Würzburg

Aufstieg zur Weltherrschaft

Fremde einbürgern und zu Patrioten machen: Das war eine Grundidee im alten Rom. Das neue Buch "Der Aufstieg Roms" zeichnet diese nach.

Kaiser Claudius
Kaiser Claudius hatte dazu aufgerufen, Fremde kulturell zu integrieren und den Aufstieg des Staates zu sichern – noch heute eine Herausforderung. Foto: IN

"Es geschah aber in jenen Tagen, dass Kaiser Augustus den Befehl erließ, den ganzen Erdkreis in Steuerlisten einzutragen“. Diese Worte aus dem Lukasevangelium erinnern an die römische Herrschaft über Großteile Europas und die Mittelmeerwelt. Doch am Anfang der römischen Geschichte stand ein kleines, unspektakuläres Dorf am Ufer des Tiber.
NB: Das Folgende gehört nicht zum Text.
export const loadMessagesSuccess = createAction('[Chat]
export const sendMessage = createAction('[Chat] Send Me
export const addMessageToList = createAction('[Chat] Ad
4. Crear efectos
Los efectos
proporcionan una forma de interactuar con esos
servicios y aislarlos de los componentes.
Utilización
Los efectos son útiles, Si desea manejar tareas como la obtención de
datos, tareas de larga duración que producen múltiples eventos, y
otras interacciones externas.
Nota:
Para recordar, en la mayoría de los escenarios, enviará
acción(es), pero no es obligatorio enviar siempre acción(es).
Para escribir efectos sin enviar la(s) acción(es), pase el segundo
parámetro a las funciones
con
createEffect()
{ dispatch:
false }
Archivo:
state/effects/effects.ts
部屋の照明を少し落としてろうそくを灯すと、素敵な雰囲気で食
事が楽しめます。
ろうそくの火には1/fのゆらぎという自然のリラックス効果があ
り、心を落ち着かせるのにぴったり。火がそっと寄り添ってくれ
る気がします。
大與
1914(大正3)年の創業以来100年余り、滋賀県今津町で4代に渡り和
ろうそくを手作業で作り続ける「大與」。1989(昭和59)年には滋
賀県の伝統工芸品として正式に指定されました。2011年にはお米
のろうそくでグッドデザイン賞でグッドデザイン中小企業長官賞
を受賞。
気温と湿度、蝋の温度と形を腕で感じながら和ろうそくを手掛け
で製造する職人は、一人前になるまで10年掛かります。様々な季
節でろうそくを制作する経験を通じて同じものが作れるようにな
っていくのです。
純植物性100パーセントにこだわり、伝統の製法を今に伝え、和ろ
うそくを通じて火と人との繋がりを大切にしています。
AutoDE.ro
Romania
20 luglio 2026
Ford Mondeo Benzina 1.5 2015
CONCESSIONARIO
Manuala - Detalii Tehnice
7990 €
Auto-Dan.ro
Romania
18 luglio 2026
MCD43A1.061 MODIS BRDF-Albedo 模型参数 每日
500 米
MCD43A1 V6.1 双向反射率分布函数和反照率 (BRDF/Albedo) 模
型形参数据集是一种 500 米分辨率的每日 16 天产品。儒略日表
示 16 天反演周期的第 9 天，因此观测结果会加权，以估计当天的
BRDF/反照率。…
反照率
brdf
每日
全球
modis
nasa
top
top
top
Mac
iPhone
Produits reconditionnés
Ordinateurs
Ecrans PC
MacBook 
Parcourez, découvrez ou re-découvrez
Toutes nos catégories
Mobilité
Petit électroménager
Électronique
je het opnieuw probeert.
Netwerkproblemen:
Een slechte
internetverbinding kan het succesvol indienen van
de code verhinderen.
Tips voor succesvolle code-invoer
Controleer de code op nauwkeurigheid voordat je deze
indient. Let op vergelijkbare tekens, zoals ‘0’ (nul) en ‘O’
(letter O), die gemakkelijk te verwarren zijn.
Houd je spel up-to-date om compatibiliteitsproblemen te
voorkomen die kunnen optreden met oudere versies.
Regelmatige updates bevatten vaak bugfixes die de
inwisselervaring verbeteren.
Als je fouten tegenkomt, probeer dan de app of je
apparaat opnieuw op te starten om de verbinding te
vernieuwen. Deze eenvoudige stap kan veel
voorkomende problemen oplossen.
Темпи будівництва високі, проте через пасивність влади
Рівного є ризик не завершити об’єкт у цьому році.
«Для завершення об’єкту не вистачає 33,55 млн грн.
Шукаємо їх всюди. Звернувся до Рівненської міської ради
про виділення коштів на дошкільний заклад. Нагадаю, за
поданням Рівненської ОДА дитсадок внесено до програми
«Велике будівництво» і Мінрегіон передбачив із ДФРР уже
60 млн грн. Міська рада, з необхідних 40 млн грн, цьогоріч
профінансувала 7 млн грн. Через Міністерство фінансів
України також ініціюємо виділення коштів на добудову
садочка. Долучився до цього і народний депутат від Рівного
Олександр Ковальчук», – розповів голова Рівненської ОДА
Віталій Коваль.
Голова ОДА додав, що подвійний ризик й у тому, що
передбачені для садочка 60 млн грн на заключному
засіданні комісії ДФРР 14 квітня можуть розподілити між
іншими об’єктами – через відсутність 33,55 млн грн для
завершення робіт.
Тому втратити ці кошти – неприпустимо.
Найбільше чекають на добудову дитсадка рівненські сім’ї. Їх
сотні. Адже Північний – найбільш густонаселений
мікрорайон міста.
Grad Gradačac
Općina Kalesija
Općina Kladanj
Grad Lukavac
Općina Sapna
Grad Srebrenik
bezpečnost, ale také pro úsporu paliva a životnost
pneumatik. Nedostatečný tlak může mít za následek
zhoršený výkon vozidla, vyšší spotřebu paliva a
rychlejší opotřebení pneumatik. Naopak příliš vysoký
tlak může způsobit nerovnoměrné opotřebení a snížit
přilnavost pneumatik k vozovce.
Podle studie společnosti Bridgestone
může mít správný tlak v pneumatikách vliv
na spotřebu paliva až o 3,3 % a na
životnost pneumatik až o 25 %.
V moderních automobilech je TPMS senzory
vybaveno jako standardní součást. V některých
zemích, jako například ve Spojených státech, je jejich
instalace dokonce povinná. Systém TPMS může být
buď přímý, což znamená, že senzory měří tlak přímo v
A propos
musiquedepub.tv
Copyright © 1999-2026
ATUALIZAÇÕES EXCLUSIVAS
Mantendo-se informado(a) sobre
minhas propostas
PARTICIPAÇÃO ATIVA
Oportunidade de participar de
Dieser Kontrast faszinierte schon die Menschen der Antike und weckte ihr Interesse an der Frühzeit, in der alles begonnen hatte, von der man aber später nicht mehr wirklich viel Verlässliches wusste. Diese Überlieferungslücken regten gerade dazu an, sie mit fabulösen Erfindungen auszufüllen. Schon der unter Augustus wirkende Historiker Livius war sich dieser Problematik bewusst. In den ersten fünf Büchern seines Geschichtswerks gab er eine sehr anschauliche und lebendige Darstellung der römischen Frühzeit – um dann zu Beginn des sechsten Buches seinen Lesern mitzuteilen, dass seine Quellenlage für die ersten fünf Bücher ganz miserabel gewesen war. Moderne Historiker stehen anders als Livius nicht mehr unter dem internalisierten Zwang, dürftige Überlieferungen fantasievoll aufzuhübschen. Ihr Blick ist nüchterner, ihre Ergebnisse sind aber nicht weniger interessant.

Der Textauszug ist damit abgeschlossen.